Wild Edibles in the Sierra Nevada Mountains

wild berries

Considering that food is the last thing you need to worry about in a survival situation, most people who become lost or disoriented in the woods will either find their way out of the ordeal, or be found by searchers before they succumb to starvation.

The order of survival is shelter, water, fire, and food. And we know that we can live for at least three weeks without food. But we also know how depleted we become even after skipping one of our three daily meals. So food is essential for providing the energy to ensure the other elements of a survival situation can be secured, and also to help us make rational decisions. The bottom line is that our minds are our best tool. Once the mind starts to slip, we’re in trouble. Here are some wild edibles you can source in California’s Sierra Nevada mountains.
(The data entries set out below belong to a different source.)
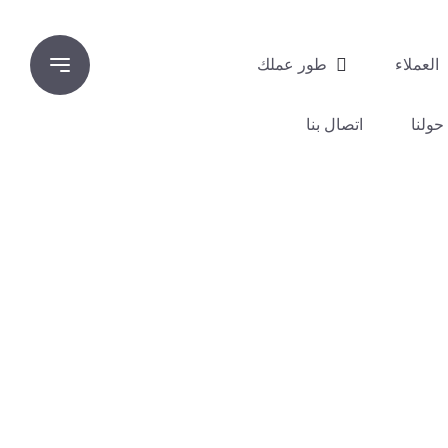
العملاء
طور عملك
حولنا
اتصال بنا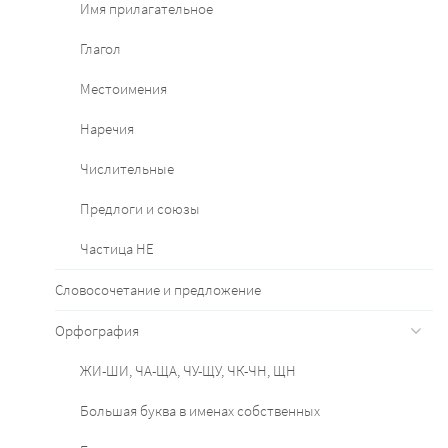
Имя прилагательное
Глагол
Местоимения
Наречия
Числительные
Предлоги и союзы
Частица НЕ
Словосочетание и предложение
Орфография
ЖИ-ШИ, ЧА-ЩА, ЧУ-ЩУ, ЧК-ЧН, ЩН
Большая буква в именах собственных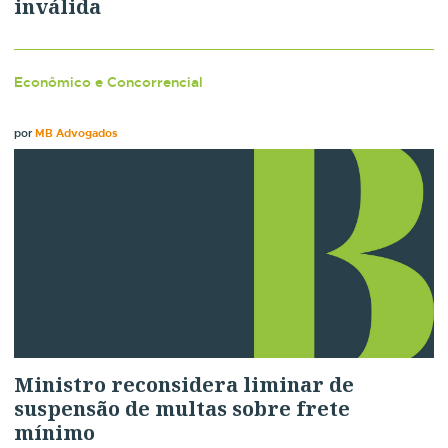
inválida
Econômico e Concorrencial
por
MB Advogados
Ministro reconsidera liminar de
suspensão de multas sobre frete
mínimo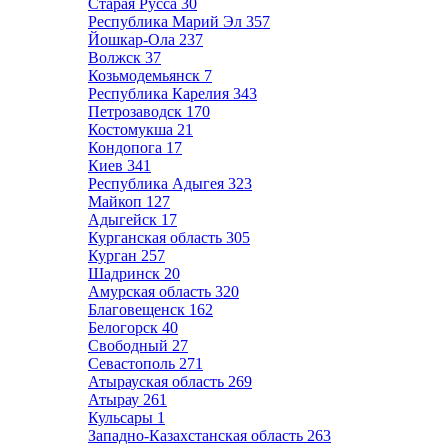
Старая Русса
30
Республика Марий Эл
357
Йошкар-Ола
237
Волжск
37
Козьмодемьянск
7
Республика Карелия
343
Петрозаводск
170
Костомукша
21
Кондопога
17
Киев
341
Республика Адыгея
323
Майкоп
127
Адыгейск
17
Курганская область
305
Курган
257
Шадринск
20
Амурская область
320
Благовещенск
162
Белогорск
40
Свободный
27
Севастополь
271
Атырауская область
269
Атырау
261
Кульсары
1
Западно-Казахстанская область
263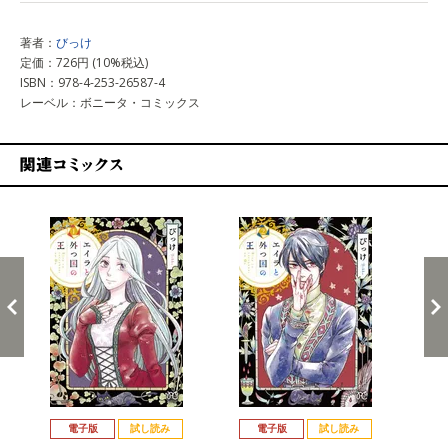
著者：
びっけ
定価：726円 (10%税込)
ISBN：978-4-253-26587-4
レーベル：ボニータ・コミックス
関連コミックス
戻る
進む
電子版
試し読み
電子版
試し読み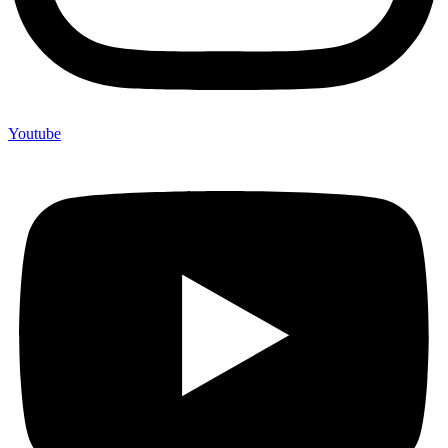
Youtube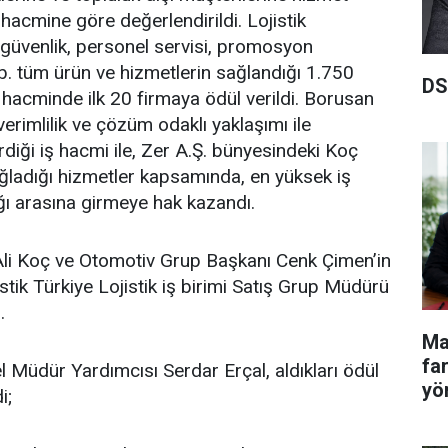
ş hacmine göre değerlendirildi. Lojistik
a güvenlik, personel servisi, promosyon
. tüm ürün ve hizmetlerin sağlandığı 1.750
DS
ş hacminde ilk 20 firmaya ödül verildi. Borusan
 verimlilik ve çözüm odaklı yaklaşımı ile
rdiği iş hacmi ile, Zer A.Ş. bünyesindeki Koç
ğladığı hizmetler kapsamında, en yüksek iş
ağı arasına girmeye hak kazandı.
li Koç ve Otomotiv Grup Başkanı Cenk Çimen’in
stik Türkiye Lojistik iş birimi Satış Grup Müdürü
.
Ma
fa
l Müdür Yardımcısı Serdar Erçal, aldıkları ödül
yö
i;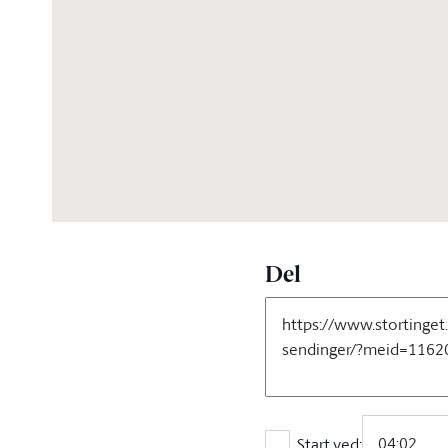
02:30:36
Del
Start ved: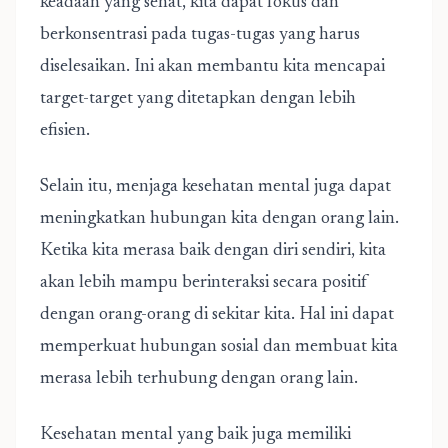
keadaan yang sehat, kita dapat fokus dan
berkonsentrasi pada tugas-tugas yang harus
diselesaikan. Ini akan membantu kita mencapai
target-target yang ditetapkan dengan lebih
efisien.
Selain itu, menjaga kesehatan mental juga dapat
meningkatkan hubungan kita dengan orang lain.
Ketika kita merasa baik dengan diri sendiri, kita
akan lebih mampu berinteraksi secara positif
dengan orang-orang di sekitar kita. Hal ini dapat
memperkuat hubungan sosial dan membuat kita
merasa lebih terhubung dengan orang lain.
Kesehatan mental yang baik juga memiliki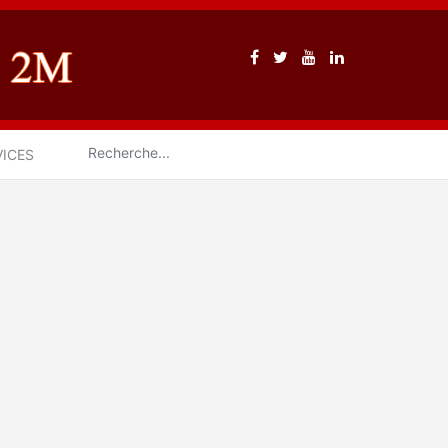
VICES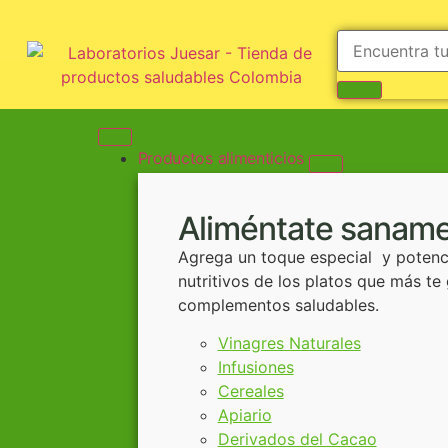
Productos alimenticios
Aliméntate saname
Agrega un toque especial y potenci
nutritivos de los platos que más te
complementos saludables.
Vinagres Naturales
Infusiones
Cereales
Apiario
Derivados del Cacao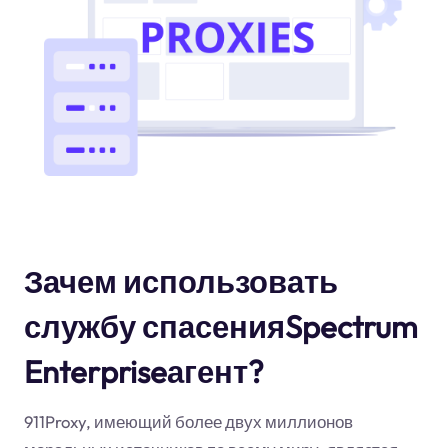
Зачем использовать
службу спасенияSpectrum
Enterpriseагент?
911Proxy, имеющий более двух миллионов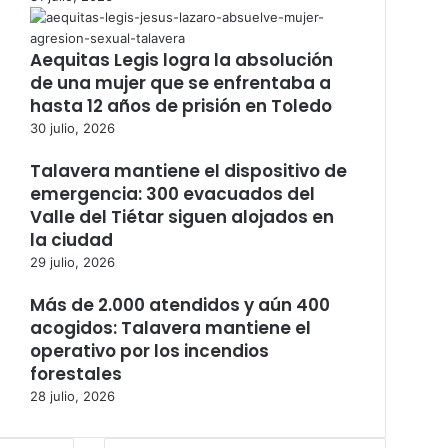
Aequitas Legis logra la absolución
de una mujer que se enfrentaba a
hasta 12 años de prisión en Toledo
30 julio, 2026
Talavera mantiene el dispositivo de
emergencia: 300 evacuados del
Valle del Tiétar siguen alojados en
la ciudad
29 julio, 2026
Más de 2.000 atendidos y aún 400
acogidos: Talavera mantiene el
operativo por los incendios
forestales
28 julio, 2026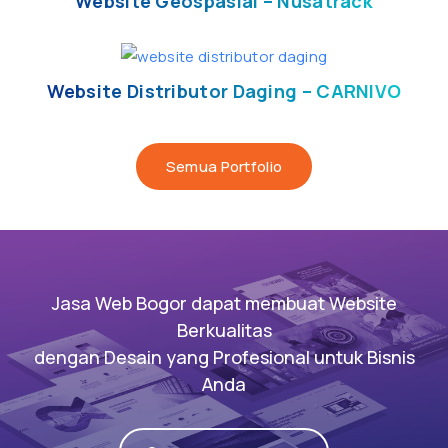
Website Geospasial – Nusatrack
Website Distributor Daging – CARNIVO
Semua Portfolio
Jasa Web Bogor dapat membuat Website
Berkualitas
dengan Desain yang Profesional untuk Bisnis
Anda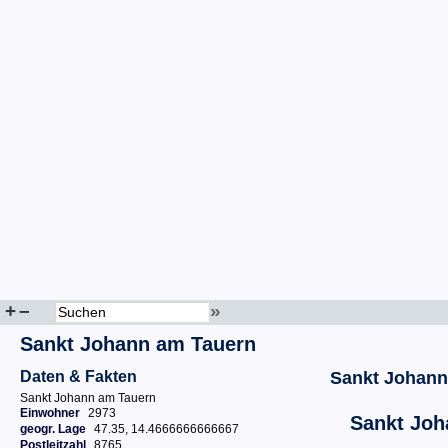
+
–
»
Sankt Johann am Tauern
Daten & Fakten
Sankt Johann
Sankt Johann am Tauern
Einwohner
2973
Sankt Joh
geogr. Lage
47.35, 14.4666666666667
Postleitzahl
8765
The scenario I am providing takes place in the Sierra Nevada mountains in California. From the Rockies to the Cascades, there are many common trees and plants. I have included a few of the most common in order to provide an idea of which wild edibles are the easiest to identify. After 50 years in these mountains, I still occasionally stumble across plants for which I am unfamiliar, but there are a few that are always obtainable, no matter which of the above mountain ranges I find myself.

Wild berries

Nothing tastes as good in the wild as wild berries. Unfortunately, if you don’t have experience with them, I can’t honestly recommend eating any except for blackberries, which are very easy to identify. If you find berries and you must eat them, I advise one thing beforehand. Take the berry, crush it and rub a little on your lips. If after about 20 minutes or so you feel numbness, tingling or get a rash, throw it away. This is the best way to test any berry in the wild. Avoid any white berry and most blue or black berries (aside from actual blackberries). Wild raspberries are also a safe bet because they look exactly like raspberries. Rose hips are abundant and are characterized by their thorny stems (which look a lot like regular rose stems) and provide an excellent source of vitamin C and anti-oxidants.I could write a book on berries alone but I would advise staying away if you’re not absolutely certain about the berry in question.

Wild plants

Here are some of the most abundant and easiest to identify plants that provide food and nutrition:

  • Dandelions—Dandelions are found everywhere and the whole plant is edible.
  • Clover—Clover is unmistakable and is also quite abundant in the wild. All parts are edible.
  • Miners lettuce—Miners lettuce is delicious and very easy to identify by its round leaf and single stem growing through the middle. There are tiny five petal pink or white flowers at the end of the stem. Once you see it, you will always be able to identify it and it is a great source of Omega 3’s.
  • Cattails—Cattails are found in nearly every pond and beside many sources of water. They have been described as the perfect wild food and one could literally survive on them alone. If you are lucky enough to find them where you’re lost, you’re in great shape. The lower stalks can be eaten raw and are an excellent starch. You can eat the spikes, pollen and flowers. They are also great for making mats and baskets.
  • Pine and fir tips and needles—You can eat the fresh tips of pine and fir trees and you can make a nutritious tea out of the needles.
  • Pine nuts—The nuts of all pines are edible and can be found almost anywhere in the Sierras.
  • Bark—The cambium (inner layer) on willow, birch, pine, basswood, spruce, fir and tamarack all can be eaten.
  • Grass—Most, if not all grass can be eaten. The best way to get nutrients is to chew it for awhile and spit it out.

Red Flags

These are a few edible plants that are easily identifiable and can be found in most parts of the Sierras, the Rockies and the Cascades. Although they are not filling and protein rich like meat, they will provide nutrients and vitamins that will boost your energy, your moral and your chances of survival. There are a few red flags to watch out for:

  • Any plants with white milky sap
  • Plants that smell like almonds
  • Bitter or soapy tasting plants and berries
  • Most seeds, pods and beans
  • All plants with three leaved growth patterns
  • Avoid ALL mushrooms unless you are an expert
  • Most spiny, thorny or hairy plants

Recommended guides

I would highly recommend getting a hold of a couple of field guides on wild edibles. Two of my favorites are Edible and Medicinal Plants of the West by Gregory L. Tilford and The Foragers Harvest by Samuel Thayer.